Netflow logs are VERY help when you can’t do a full packet capture (or don’t need to) and just require the metadata of the traffic. The metadata consists of the source and destination IPs, the source and destination ports, and the protocols used (also know as a 5 Tuple). By using these you will be able to tell where traffic originated from, went to, and on what ports/protocols, BUT you won’t be able to dissect the details of the packet to see exactly what was sent or received.

Why is this useful? Well, to start with, just by knowing that an internal machine reached out to a known bad destination IP on port 80, could indicate that something “odd” is happening on your network. Or, for example, if you’re suddenly getting a flood of traffic from a source IP on the Internet that is hitting all of your company’s external IPs on contiguous ports could mean you’re being scanned.

I’m going to walk through a CTF problem involving netflow logs and how to read relevant information from them – such as how many records are in the log, how many times each unique source IP shows up, and how many unique source IPs are in the log. These may seem arbitrary for this problem, buyt imagine that you’re trying to figure out how many source IPs are reaching out to a malicious destination. Or even how many malicious destinations are listed in the log.

This problem involves netflow records that look like this:

The tools I’ve used for this one are cat, grep, sed, wc, cut, sort, and uniq -c.

First the log needs to be in a simple, commonly delimited format. For example, in the screenshot we can see that ports are separated by a colon, and there’s an arrow indicating source to destination. Those have to go. I used the following set of commands to do that then trim the whitespace to one space per column. Note: I wasn’t concerned with the time, but please know that the following will also split up time to a spaced delimeter.

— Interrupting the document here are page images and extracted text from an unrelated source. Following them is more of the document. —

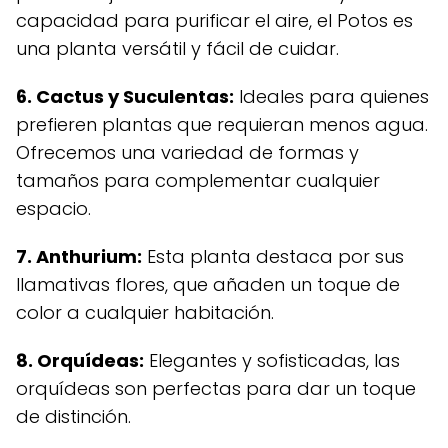
capacidad para purificar el aire, el Potos es
una planta versátil y fácil de cuidar.
6. Cactus y Suculentas:
Ideales para quienes
prefieren plantas que requieran menos agua.
Ofrecemos una variedad de formas y
tamaños para complementar cualquier
espacio.
7. Anthurium:
Esta planta destaca por sus
llamativas flores, que añaden un toque de
color a cualquier habitación.
8. Orquídeas:
Elegantes y sofisticadas, las
orquídeas son perfectas para dar un toque
de distinción.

cat netflow.txt| sed ‘s/->//g’ > netflownoarrow -> This removes the arrow.
cat netflownoarrow| sed ‘s/:/ /g’ > netflowport -> This replaces the colon with a space.
cat netflowport| sed ‘s/ */ /g’ > netflowfixed -> This trims the spaces down to one between columns.

At this point I can start using the log to get data out of it. For example an easy one is cat netflowfixed | wc -l, which will give me the total number of records in the logs.

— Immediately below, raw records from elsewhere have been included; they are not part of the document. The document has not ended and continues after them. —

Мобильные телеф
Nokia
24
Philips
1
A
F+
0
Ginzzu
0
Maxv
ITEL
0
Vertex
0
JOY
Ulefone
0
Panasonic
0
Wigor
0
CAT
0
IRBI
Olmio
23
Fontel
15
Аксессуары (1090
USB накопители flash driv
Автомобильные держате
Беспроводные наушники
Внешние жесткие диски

I can also use cut commands to see how frequently each source IP appears in the log: more netflowfixed | cut -f 7 -d ” ” | sort | uniq -c | sort -nr. This will cut the 7th field (the source IP), sort it, then count the instances per IP, then sort that by high to low.

I can also use this command to see how many total unique source IPs are in the log: more netflowfixed | cut -f 7 -d ” ” | sort -u | wc -l. This will cut the 7th field, sort by unique IPs, then count the number of lines.

You can adjust the commands to do the same for any of the fields as long as you change the -f 7 (7th field) to whichever other field you’d like to use.